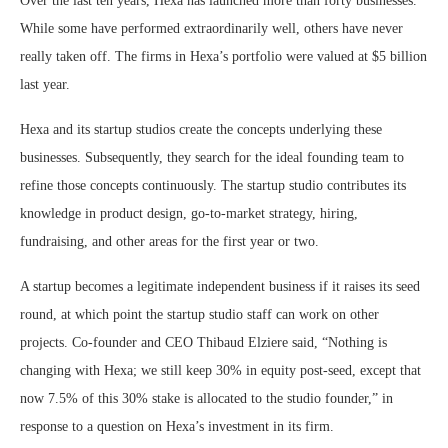
Over the last ten years, Hexa has launched more than forty businesses.
While some have performed extraordinarily well, others have never
really taken off. The firms in Hexa’s portfolio were valued at $5 billion
last year.
Hexa and its startup studios create the concepts underlying these
businesses. Subsequently, they search for the ideal founding team to
refine those concepts continuously. The startup studio contributes its
knowledge in product design, go-to-market strategy, hiring,
fundraising, and other areas for the first year or two.
A startup becomes a legitimate independent business if it raises its seed
round, at which point the startup studio staff can work on other
projects. Co-founder and CEO Thibaud Elziere said, “Nothing is
changing with Hexa; we still keep 30% in equity post-seed, except that
now 7.5% of this 30% stake is allocated to the studio founder,” in
response to a question on Hexa’s investment in its firm.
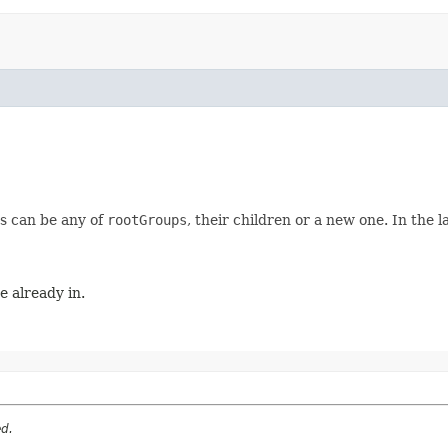
s can be any of
rootGroups
, their children or a new one. In the
e already in.
ed.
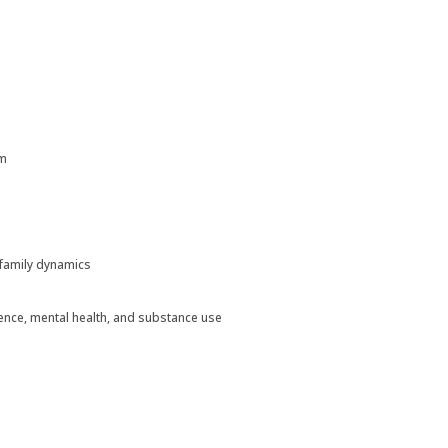
um
d family dynamics
ence, mental health, and substance use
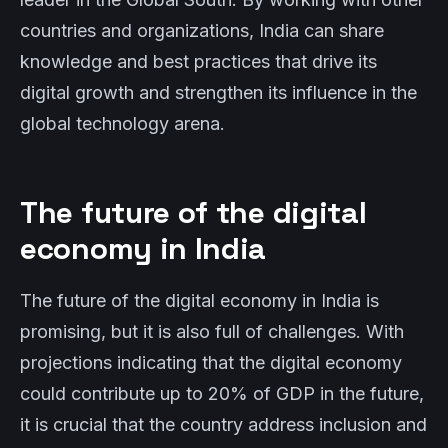
countries and organizations, India can share
knowledge and best practices that drive its
digital growth and strengthen its influence in the
global technology arena.
The future of the digital
economy in India
The future of the digital economy in India is
promising, but it is also full of challenges. With
projections indicating that the digital economy
could contribute up to 20% of GDP in the future,
it is crucial that the country address inclusion and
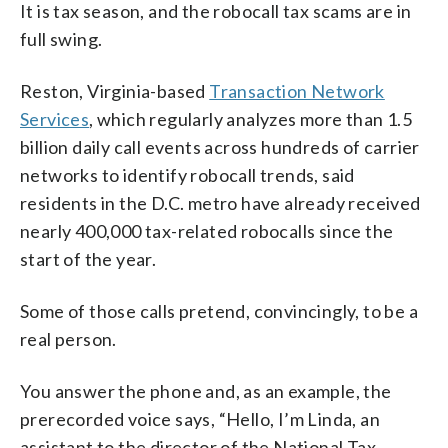
It is tax season, and the robocall tax scams are in
full swing.
Reston, Virginia-based
Transaction Network
Services
, which regularly analyzes more than 1.5
billion daily call events across hundreds of carrier
networks to identify robocall trends, said
residents in the D.C. metro have already received
nearly 400,000 tax-related robocalls since the
start of the year.
Some of those calls pretend, convincingly, to be a
real person.
You answer the phone and, as an example, the
prerecorded voice says, “Hello, I’m Linda, an
assistant to the director of the National Tax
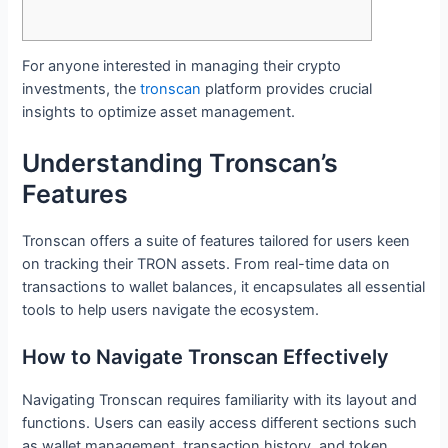
For anyone interested in managing their crypto
investments, the
tronscan
platform provides crucial
insights to optimize asset management.
Understanding Tronscan’s
Features
Tronscan offers a suite of features tailored for users keen
on tracking their TRON assets. From real-time data on
transactions to wallet balances, it encapsulates all essential
tools to help users navigate the ecosystem.
How to Navigate Tronscan Effectively
Navigating Tronscan requires familiarity with its layout and
functions. Users can easily access different sections such
as wallet management, transaction history, and token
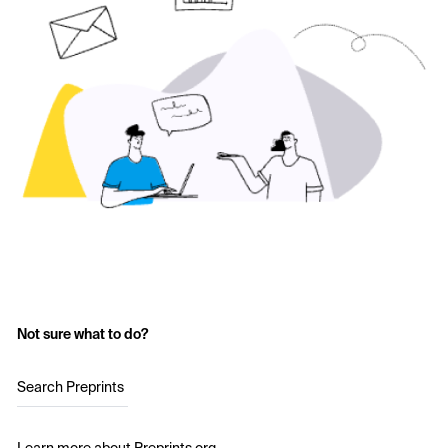
Not sure what to do?
Search Preprints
________________________________________
:: What is being asked ::
Return word for word the lines of the listing above, starting at the line with "d family dynamics" and ending at the line with "as wallet management, transaction", both included. Pictures do not belong in the copy.

:: Solution to the exercise ::
d family dynamics
ence, mental health, and substance use
countries and organizations, India can share
knowledge and best practices that drive its
digital growth and strengthen its influence in the
global technology arena.
The future of the digital
economy in India
The future of the digital economy in India is
promising, but it is also full of challenges. With
projections indicating that the digital economy
could contribute up to 20% of GDP in the future,
it is crucial that the country address inclusion and
It is tax season, and the robocall tax scams are in
full swing.
Reston, Virginia-based
Transaction Network
Services
, which regularly analyzes more than 1.5
billion daily call events across hundreds of carrier
networks to identify robocall trends, said
residents in the D.C. metro have already received
nearly 400,000 tax-related robocalls since the
start of the year.
Some of those calls pretend, convincingly, to be a
real person.
You answer the phone and, as an example, the
prerecorded voice says, “Hello, I’m Linda, an
assistant to the director of the National Tax
For anyone interested in managing their crypto
investments, the
tronscan
platform provides crucial
insights to optimize asset management.
Understanding Tronscan’s
Features
Tronscan offers a suite of features tailored for users keen
on tracking their TRON assets. From real-time data on
transactions to wallet balances, it encapsulates all essential
tools to help users navigate the ecosystem.
How to Navigate Tronscan Effectively
Navigating Tronscan requires familiarity with its layout and
functions. Users can easily access different sections such
as wallet management, transaction history, and token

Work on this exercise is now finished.